- **Exercise requirements**
Where an image occurs, skip it and print the rest of the records verbatim.

- **Dataset entries**
------------------------------------------------

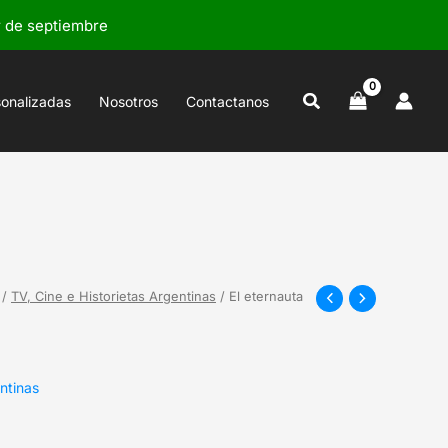
r de septiembre
Buscar
sonalizadas
Nosotros
Contactanos
/
TV, Cine e Historietas Argentinas
/ El eternauta
ntinas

------------------------------------------------

- **Written answer**
r de septiembre
Buscar
sonalizadas
Nosotros
Contactanos
/
TV, Cine e Historietas Argentinas
/ El eternauta
ntinas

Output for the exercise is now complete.